I'm not sure what conclusion you can really draw from luke-jr only accepting transactions with fees.  When there are no longer any generation rewards for a block, miners would all clearly benefit if they all only allow transactions with a certain minimum fee, however for any individual miner, they would have an incentive to accept any transaction so long as there is some fee...no matter how small that fee is.  This will drive transaction fees down to the point where miners start shutting down and the network becomes more vulnerable to a powerful miner.  Despite there being a strong collective reason for miners to charge some minimum fee and despite the clear benefit to all users to pay a fee to ensure a sufficiently robust network of miners, I think there is a real risk that miners will want to scoop up all transactions paying anything and for users to pay the bare minimum fee (a satoshi I guess).  This is the tragedy of commons argument people make.

Why does this keep coming up?

No, not all miners have the same incentives, and not all will be motivated solely by direct profit (i.e. mining fees).  Some will have an indirect motive to mine, making transaction fees a secondary revenue stream.  You can search for my "Wal-Mart" posts related to this subject.
5480  Bitcoin / Development & Technical Discussion / Re: Why doesn't the block reward decrease continuously? on: May 10, 2011, 12:13:00 AM

Doubtful.  At worst, half the miners will give up because they suddenly became unprofitable, and the interval between blocks would stretch to 20 minutes.


So, at worst 50% of hashing is on free electricity or are just that profitable that they can take a 50% cut in revenue?
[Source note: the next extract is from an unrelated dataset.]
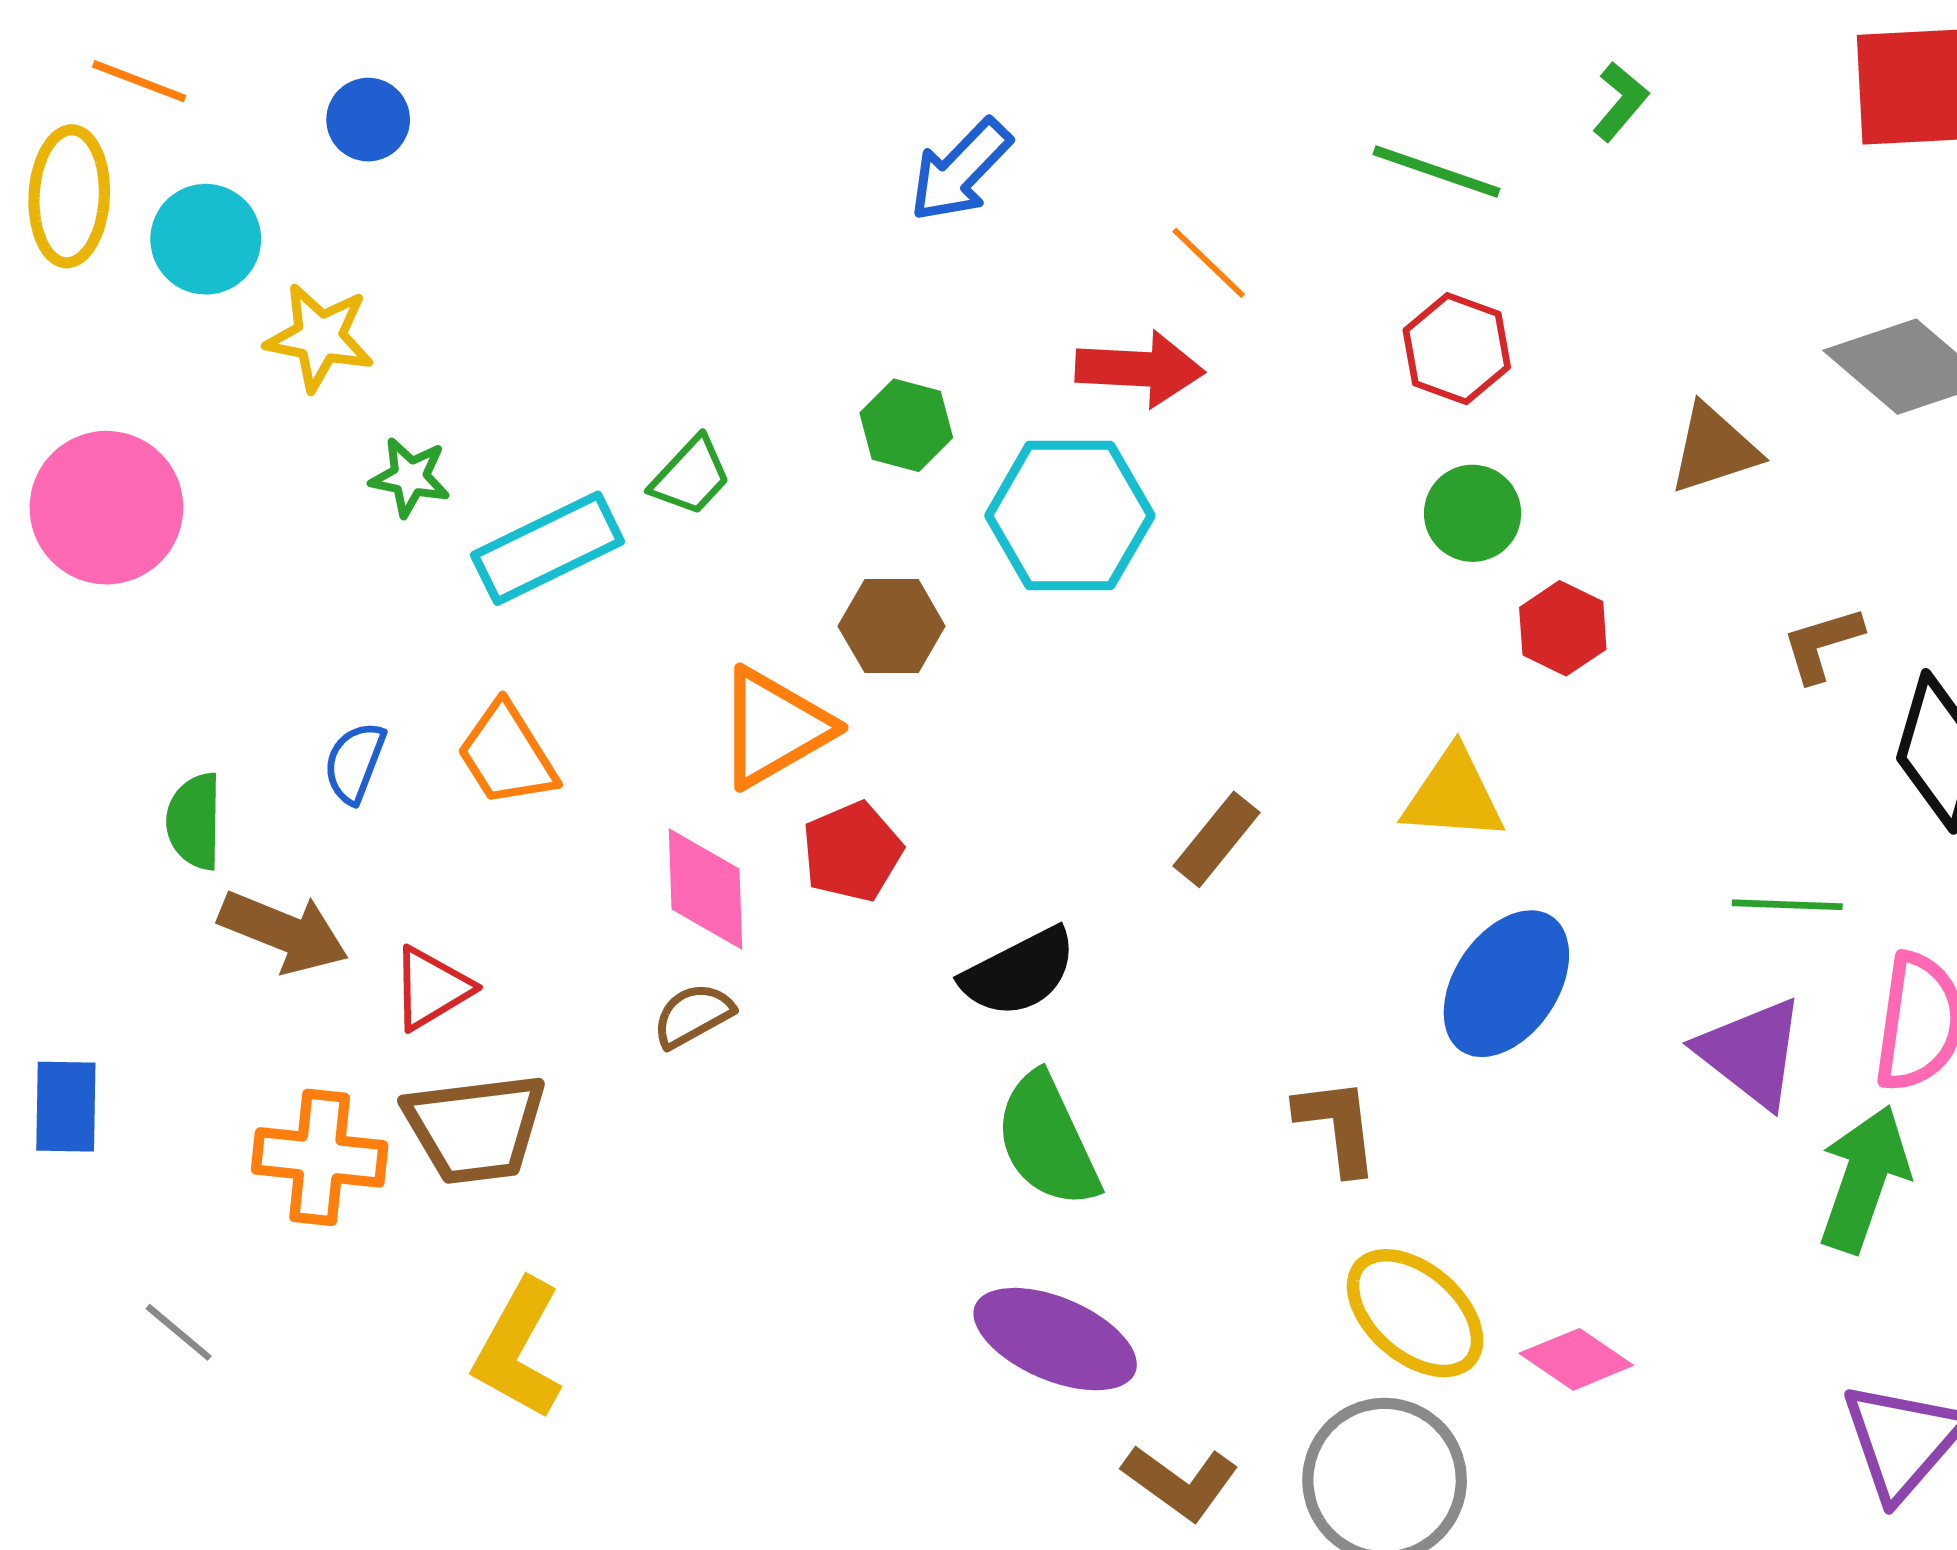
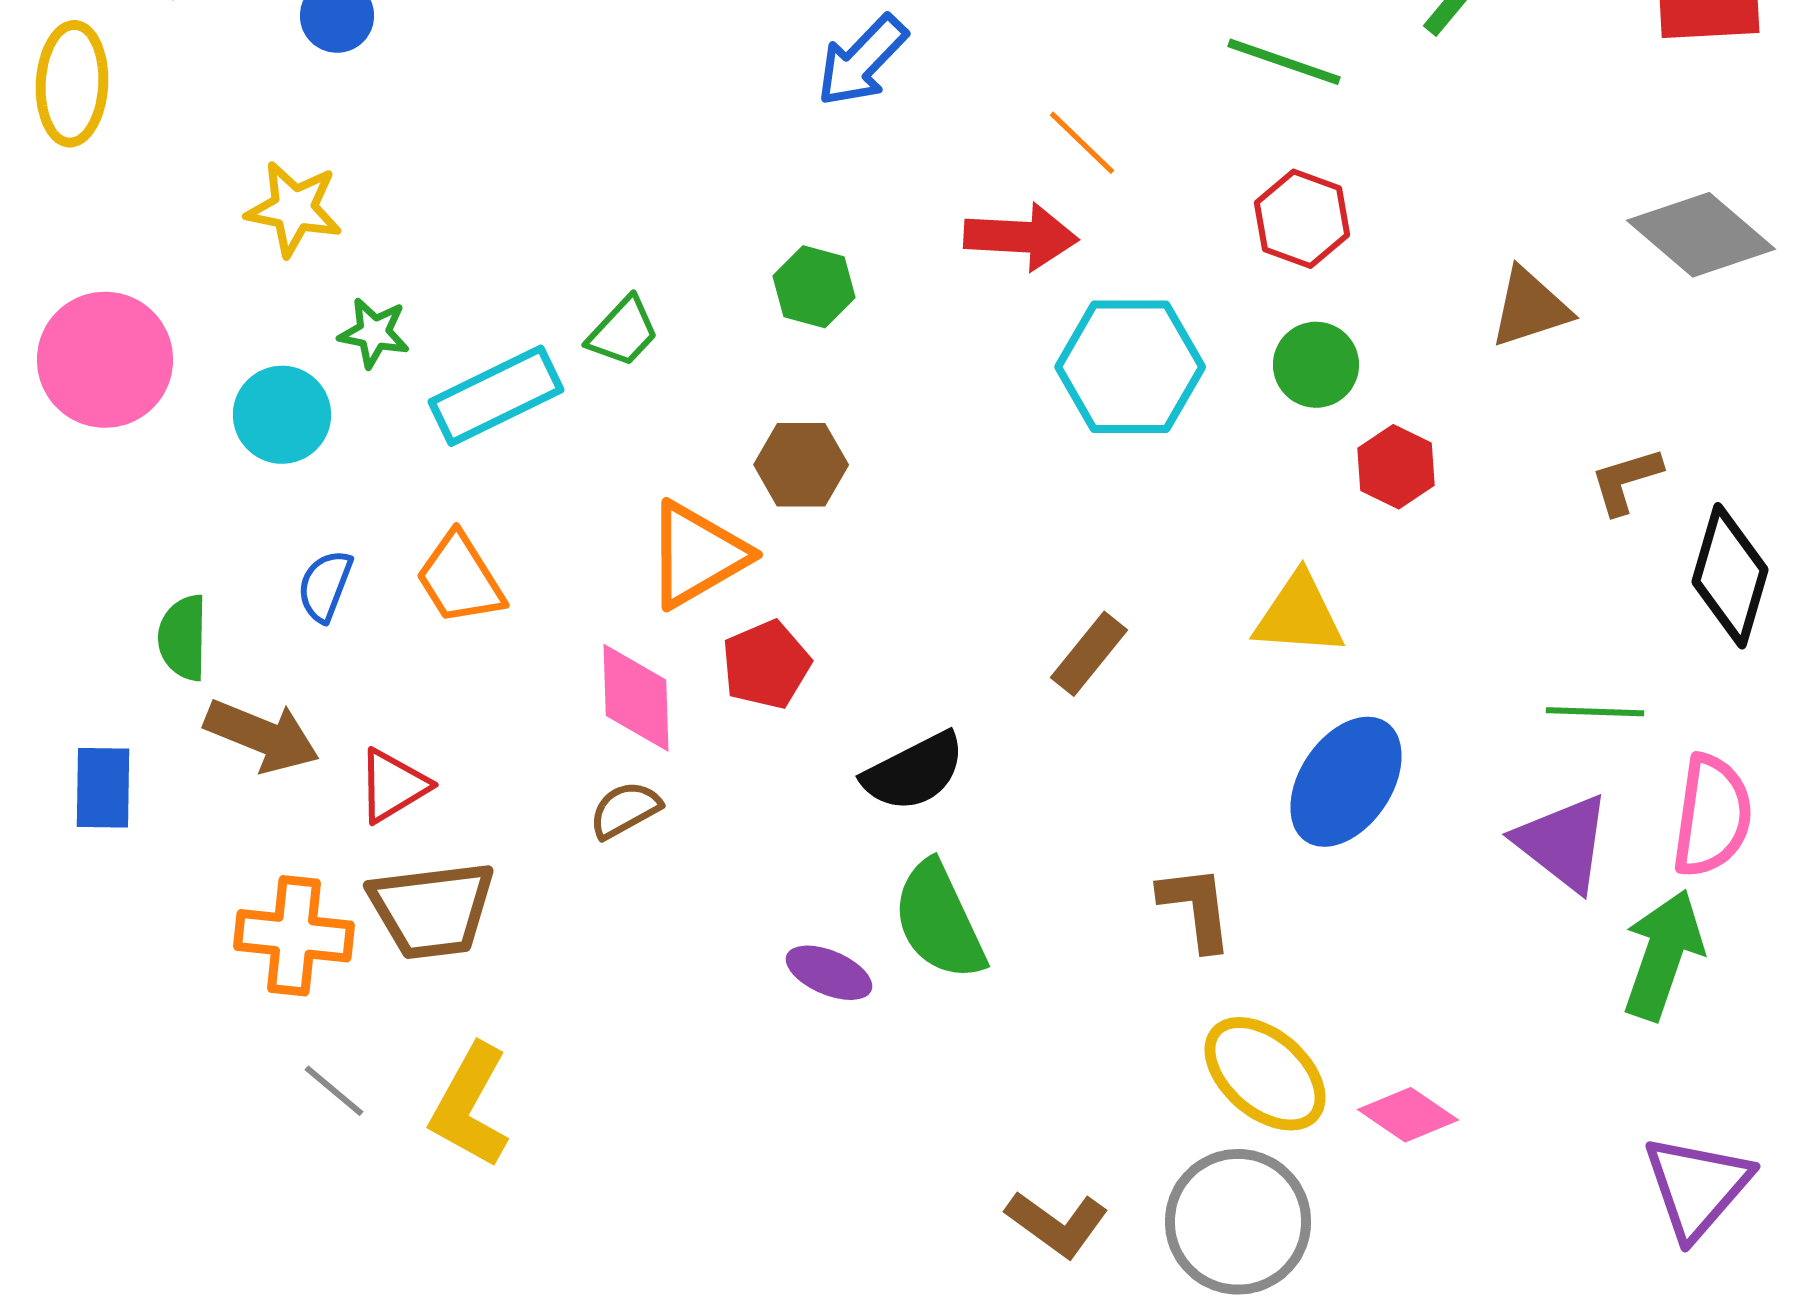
cyan circle: (206, 239) -> (282, 415), moved
cyan hexagon: (1070, 516) -> (1130, 367), moved
blue rectangle: (66, 1107) -> (103, 788), moved
gray line: (179, 1332) -> (334, 1091), moved
purple ellipse: (1055, 1339) -> (829, 973), moved, size x0.6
Maybe.

What did you base your estimate on?

Assuming that the trade value of a bitcoin is more or less the same on one side of the halving of the block reward as on the other, and also assuming that there is zero revenue from transaction fees in order to take the worst case scenario; the drop in the block reward from 50 bitcoin to 25 bitcoin is mathmaticly the same as a sudden doubling of the difficulty from the perspective of a miner.  This is something that they are all going to know is coming from far in advance, and almost all of them will have a pretty good idea whether or not mining will still be profitable.  So those that would no longer be profitable might stop, and logicly that cannot be more than half of the miners in total just before the cut.  Those that remain would be profitable again by at least the next difficulty retarget.